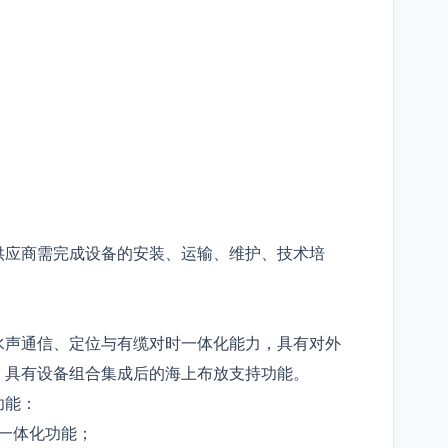
供应商需完成设备的安装、运输、维护、技术培
水声通信、定位与有缆对时一体化能力，具有对外
，具有设备组合集成后的海上布放支持功能。
功能：
一体化功能；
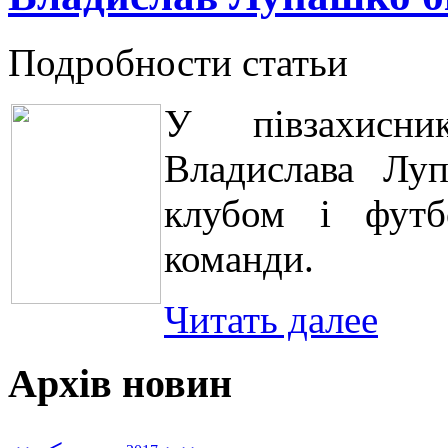
Подробности статьи
У півзахисни
Владислава Луп
клубом і футб
команди.
Читать далее
Архів новин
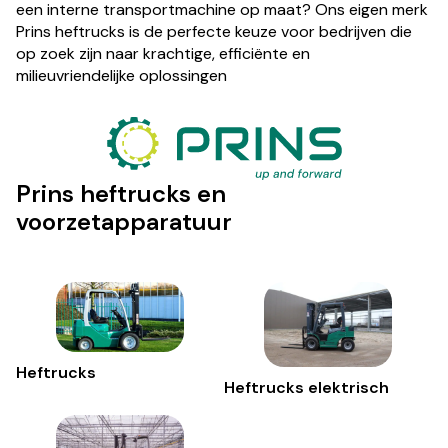
een interne transportmachine op maat? Ons eigen merk
Prins heftrucks is de perfecte keuze voor bedrijven die
op zoek zijn naar krachtige, efficiënte en
milieuvriendelijke oplossingen
Prins heftrucks en
voorzetapparatuur
Heftrucks
Heftrucks elektrisch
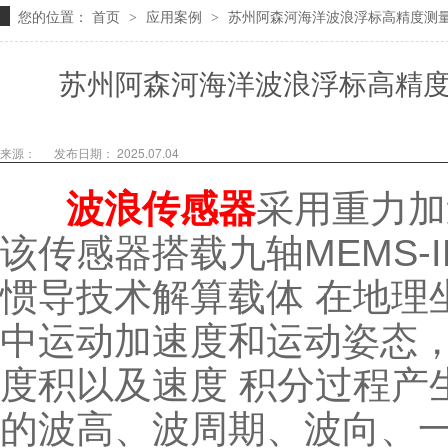
您的位置：
首页
应用案例
苏州阿森河海洋波浪浮标高精度测
>
>
苏州阿森河海洋波浪浮标高精
来源：
发布日期： 2025.07.04
波浪传感器
采用重力加
该传感器搭载九轴
MEMS
惯导技术解算载体
在地理
中运动加速度和运动姿态
度积以及速度 积分过程产
的波高、波周期、波向、一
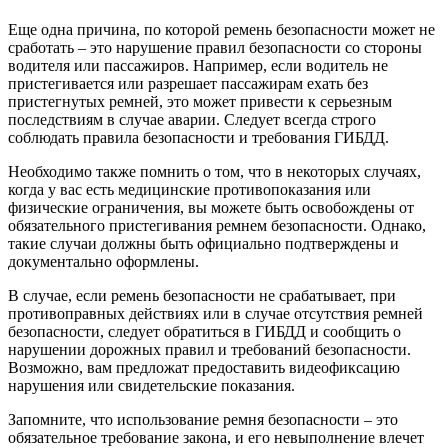
Еще одна причина, по которой ремень безопасности может не
сработать – это нарушение правил безопасности со стороны
водителя или пассажиров. Например, если водитель не
пристегивается или разрешает пассажирам ехать без
пристегнутых ремней, это может привести к серьезным
последствиям в случае аварии. Следует всегда строго
соблюдать правила безопасности и требования ГИБДД.
Необходимо также помнить о том, что в некоторых случаях,
когда у вас есть медицинские противопоказания или
физические ограничения, вы можете быть освобождены от
обязательного пристегивания ремнем безопасности. Однако,
такие случаи должны быть официально подтверждены и
документально оформлены.
В случае, если ремень безопасности не срабатывает, при
противоправных действиях или в случае отсутствия ремней
безопасности, следует обратиться в ГИБДД и сообщить о
нарушении дорожных правил и требований безопасности.
Возможно, вам предложат предоставить видеофиксацию
нарушения или свидетельские показания.
Запомните, что использование ремня безопасности – это
обязательное требование закона, и его невыполнение влечет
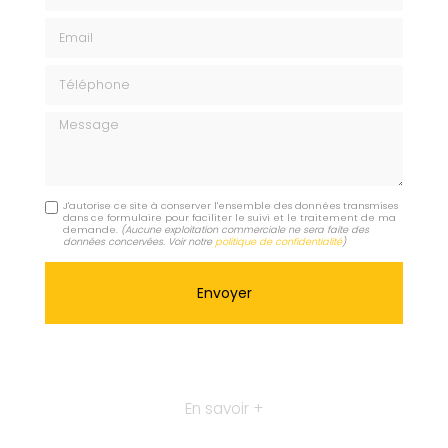
Email
Téléphone
Message
J'autorise ce site à conserver l'ensemble des données transmises
dans ce formulaire pour faciliter le suivi et le traitement de ma
demande.
(Aucune exploitation commerciale ne sera faite des
données concervées. Voir notre
politique de confidentialité
)
En savoir +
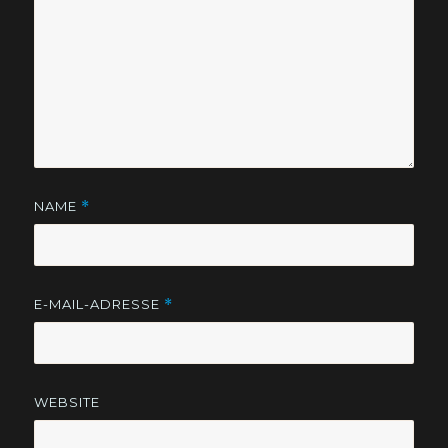
NAME
*
E-MAIL-ADRESSE
*
WEBSITE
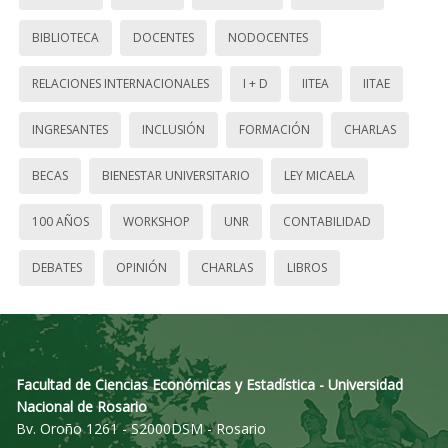
BIBLIOTECA
DOCENTES
NODOCENTES
RELACIONES INTERNACIONALES
I + D
IITEA
IITAE
INGRESANTES
INCLUSIÓN
FORMACIÓN
CHARLAS
BECAS
BIENESTAR UNIVERSITARIO
LEY MICAELA
100 AÑOS
WORKSHOP
UNR
CONTABILIDAD
DEBATES
OPINIÓN
CHARLAS
LIBROS
Facultad de Ciencias Económicas y Estadística - Universidad
Nacional de Rosario
Bv. Oroño 1261 - S2000DSM - Rosario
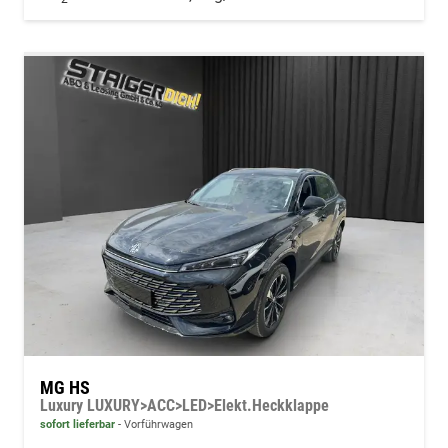
MG HS
Luxury LUXURY>ACC>LED>Elekt.Heckklappe
sofort lieferbar
Vorführwagen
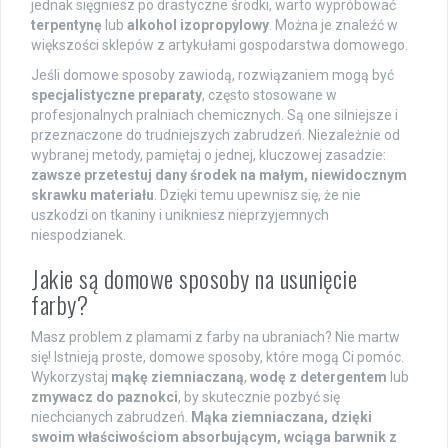
jednak sięgniesz po drastyczne środki, warto wypróbować
terpentynę
lub
alkohol izopropylowy
. Można je znaleźć w
większości sklepów z artykułami gospodarstwa domowego.
Jeśli domowe sposoby zawiodą, rozwiązaniem mogą być
specjalistyczne preparaty
, często stosowane w
profesjonalnych pralniach chemicznych. Są one silniejsze i
przeznaczone do trudniejszych zabrudzeń. Niezależnie od
wybranej metody, pamiętaj o jednej, kluczowej zasadzie:
zawsze przetestuj dany środek na małym, niewidocznym
skrawku materiału
. Dzięki temu upewnisz się, że nie
uszkodzi on tkaniny i unikniesz nieprzyjemnych
niespodzianek.
Jakie są domowe sposoby na usunięcie
farby?
Masz problem z plamami z farby na ubraniach? Nie martw
się! Istnieją proste, domowe sposoby, które mogą Ci pomóc.
Wykorzystaj
mąkę ziemniaczaną
,
wodę z detergentem
lub
zmywacz do paznokci
, by skutecznie pozbyć się
niechcianych zabrudzeń.
Mąka ziemniaczana, dzięki
swoim właściwościom absorbującym, wciąga barwnik z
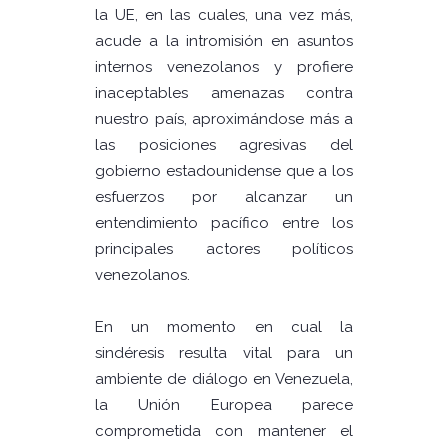
la UE, en las cuales, una vez más,
acude a la intromisión en asuntos
internos venezolanos y profiere
inaceptables amenazas contra
nuestro país, aproximándose más a
las posiciones agresivas del
gobierno estadounidense que a los
esfuerzos por alcanzar un
entendimiento pacífico entre los
principales actores políticos
venezolanos.
En un momento en cual la
sindéresis resulta vital para un
ambiente de diálogo en Venezuela,
la Unión Europea parece
comprometida con mantener el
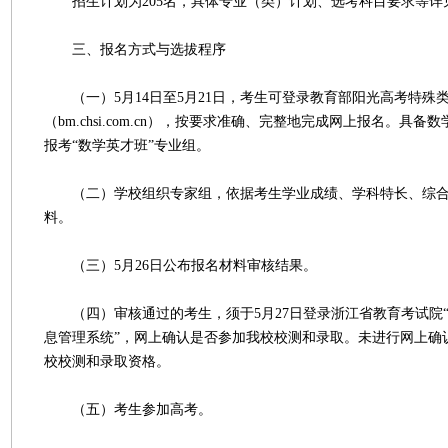
招生计划为205名，具体专业（类）计划、选考科目要求等详
三、报名方式与选拔程序
（一）5月14日至5月21日，考生可登录教育部阳光高考特殊
（bm.chsi.com.cn），按要求准确、完整地完成网上报名。具
报考“数学英才班”专业组。
（二）学校组织专家组，依据考生学业成绩、学科特长、综合
料。
（三）5月26日公布报名材料审核结果。
（四）审核通过的考生，须于5月27日登录浙江省教育考试院
息管理系统”，网上确认是否参加我校校测和录取。未进行网上确
校校测和录取资格。
（五）考生参加高考。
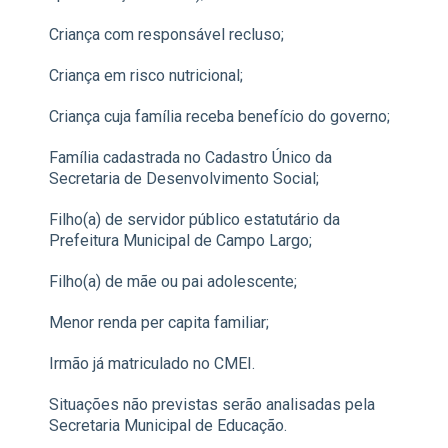
Criança com responsável recluso;
Criança em risco nutricional;
Criança cuja família receba benefício do governo;
Família cadastrada no Cadastro Único da
Secretaria de Desenvolvimento Social;
Filho(a) de servidor público estatutário da
Prefeitura Municipal de Campo Largo;
Filho(a) de mãe ou pai adolescente;
Menor renda per capita familiar;
Irmão já matriculado no CMEI.
Situações não previstas serão analisadas pela
Secretaria Municipal de Educação.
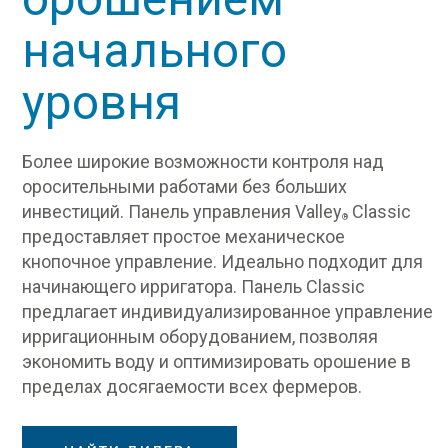
начального
уровня
Более широкие возможности контроля над
оросительными работами без больших
инвестиций. Панель управления Valley
Classic
®
предоставляет простое механическое
кнопочное управление. Идеально подходит для
начинающего ирригатора. Панель Classic
предлагает индивидуализированное управление
ирригационным оборудованием, позволяя
экономить воду и оптимизировать орошение в
пределах досягаемости всех фермеров.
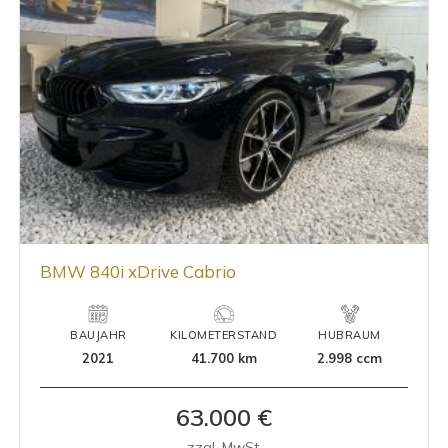
BMW 840i xDrive Cabrio
BAUJAHR
KILOMETERSTAND
HUBRAUM
2021
41.700 km
2.998 ccm
63.000 €
zzgl. MwSt.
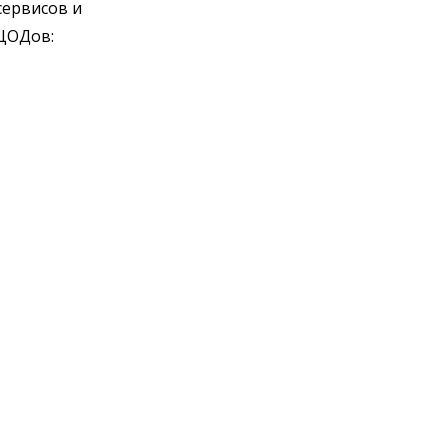
сервисов и
 ЦОДов:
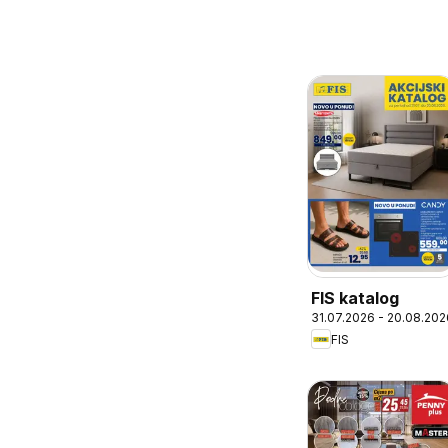
FIS katalog
31.07.2026 - 20.08.202
FIS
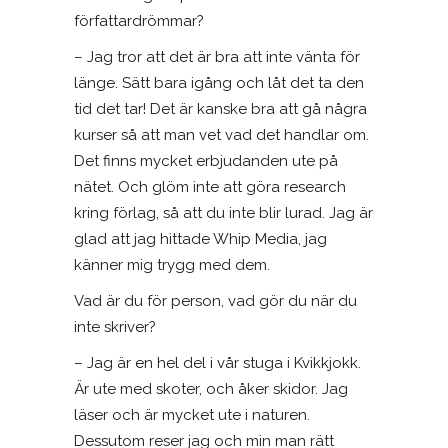
författardrömmar?
– Jag tror att det är bra att inte vänta för
länge. Sätt bara igång och låt det ta den
tid det tar! Det är kanske bra att gå några
kurser så att man vet vad det handlar om.
Det finns mycket erbjudanden ute på
nätet. Och glöm inte att göra research
kring förlag, så att du inte blir lurad. Jag är
glad att jag hittade Whip Media, jag
känner mig trygg med dem.
Vad är du för person, vad gör du när du
inte skriver?
– Jag är en hel del i vår stuga i Kvikkjokk.
Är ute med skoter, och åker skidor. Jag
läser och är mycket ute i naturen.
Dessutom reser jag och min man rätt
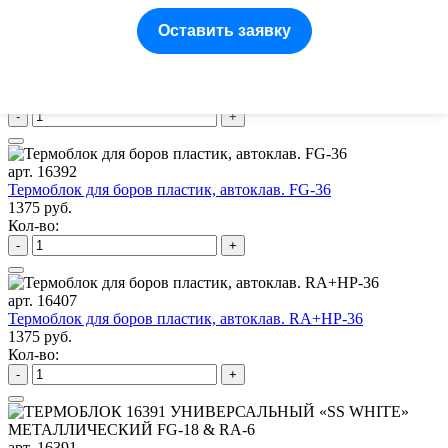
Оставить заявку
арт. JA-01133-B
№10 Термоблок 15HP/File
864 руб.
Кол-во:
-
+
арт. 16392
Термоблок для боров пластик, автоклав. FG-36
1375 руб.
Кол-во:
-
+
арт. 16407
Термоблок для боров пластик, автоклав. RA+HP-36
1375 руб.
Кол-во:
-
+
арт. 16391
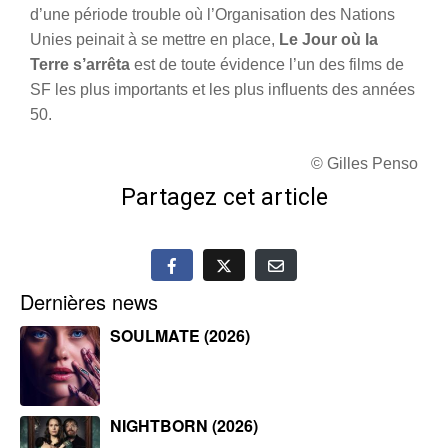
d’une période trouble où l’Organisation des Nations
Unies peinait à se mettre en place,
Le Jour où la
Terre s’arrêta
est de toute évidence l’un des films de
SF les plus importants et les plus influents des années
50.
© Gilles Penso
Partagez cet article
Dernières news
SOULMATE (2026)
NIGHTBORN (2026)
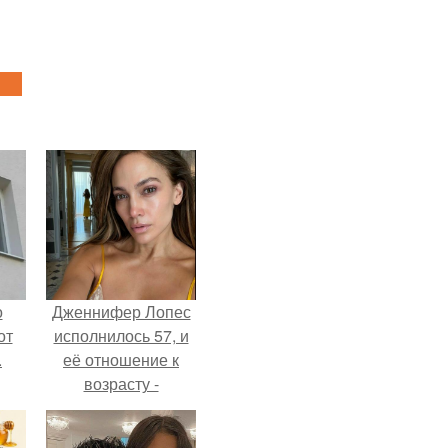
о
Дженнифер Лопес
от
исполнилось 57, и
.
её отношение к
возрасту -
настоящий
манифест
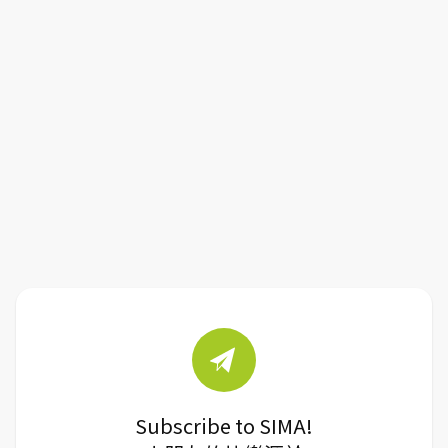
Subscribe to SIMA!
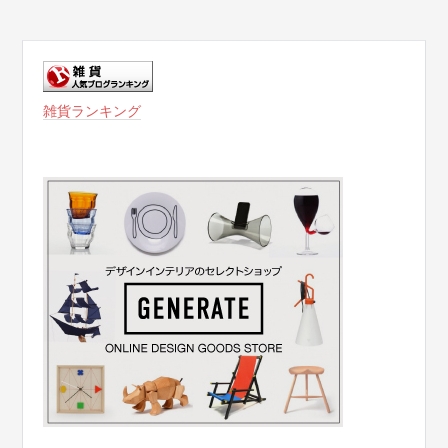
雑貨ランキング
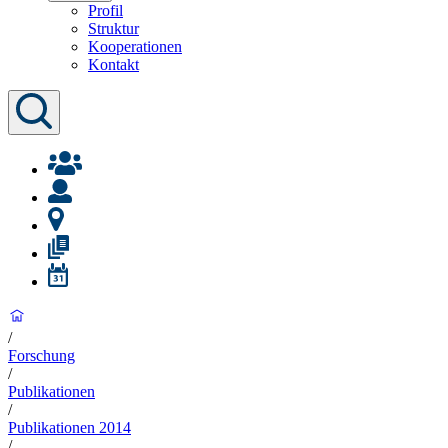
Profil
Struktur
Kooperationen
Kontakt
/
Forschung
/
Publikationen
/
Publikationen 2014
/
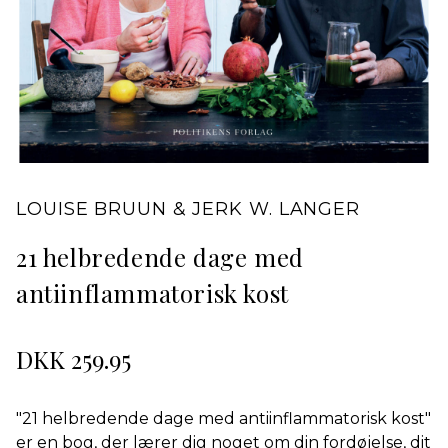
LOUISE BRUUN & JERK W. LANGER
21 helbredende dage med
antiinflammatorisk kost
DKK 259.95
"21 helbredende dage med antiinflammatorisk kost"
er en bog, der lærer dig noget om din fordøjelse, dit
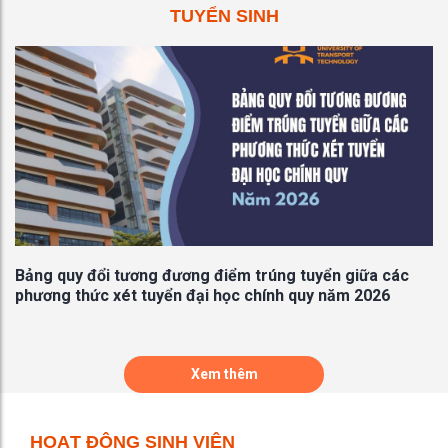
TUYỂN SINH
V/v đăng ký các khóa đào tạo tổ chức tại
16/06
Ấn Độ trong khuôn khổ chương trình hợp
tác kinh tế kỹ thuật Ấn Độ (ITEC) niên khóa
2026 -2027
ọ
Bảng quy đổi tương đương điểm trúng tuyển giữa các
T
phương thức xét tuyển đại học chính quy năm 2026
t
Xem thêm
HOẠT ĐỘNG SINH VIÊN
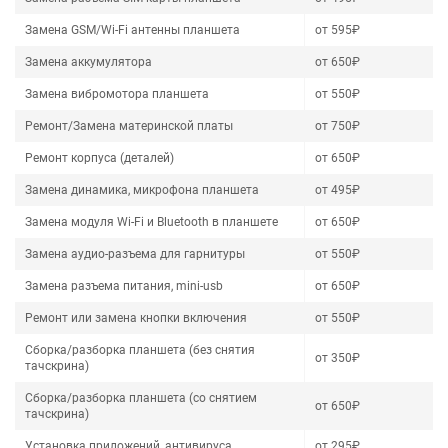
Замена GSM/Wi-Fi антенны планшета
от 595₽
Замена аккумулятора
от 650₽
Замена вибромотора планшета
от 550₽
Ремонт/Замена материнской платы
от 750₽
Ремонт корпуса (деталей)
от 650₽
Замена динамика, микрофона планшета
от 495₽
Замена модуля Wi-Fi и Bluetooth в планшете
от 650₽
Замена аудио-разъема для гарнитуры
от 550₽
Замена разъема питания, mini-usb
от 650₽
Ремонт или замена кнопки включения
от 550₽
Сборка/разборка планшета (без снятия
от 350₽
тачскрина)
Сборка/разборка планшета (со снятием
от 650₽
тачскрина)
Установка приложений, антивируса
от 295₽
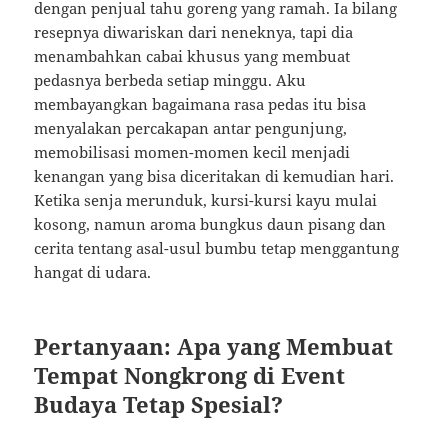
dengan penjual tahu goreng yang ramah. Ia bilang
resepnya diwariskan dari neneknya, tapi dia
menambahkan cabai khusus yang membuat
pedasnya berbeda setiap minggu. Aku
membayangkan bagaimana rasa pedas itu bisa
menyalakan percakapan antar pengunjung,
memobilisasi momen-momen kecil menjadi
kenangan yang bisa diceritakan di kemudian hari.
Ketika senja merunduk, kursi-kursi kayu mulai
kosong, namun aroma bungkus daun pisang dan
cerita tentang asal-usul bumbu tetap menggantung
hangat di udara.
Pertanyaan: Apa yang Membuat
Tempat Nongkrong di Event
Budaya Tetap Spesial?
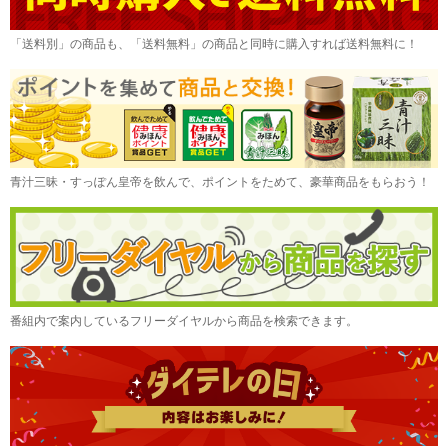
「送料別」の商品も、「送料無料」の商品と同時に購入すれば送料無料に！
青汁三昧・すっぽん皇帝を飲んで、ポイントをためて、豪華商品をもらおう！
番組内で案内しているフリーダイヤルから商品を検索できます。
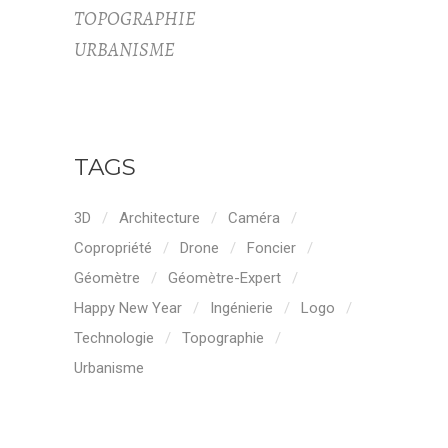
TOPOGRAPHIE
URBANISME
TAGS
3D
Architecture
Caméra
Copropriété
Drone
Foncier
Géomètre
Géomètre-Expert
Happy New Year
Ingénierie
Logo
Technologie
Topographie
Urbanisme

━━━━━━━━━━━━━━━━━━━━━━━━━━━━━━

Work to complete
Search the listing above for lines containing "données", and copy them.

Answer box
J'autorise ce site à conserver l'ensemble des données transmises
données concervées. Voir notre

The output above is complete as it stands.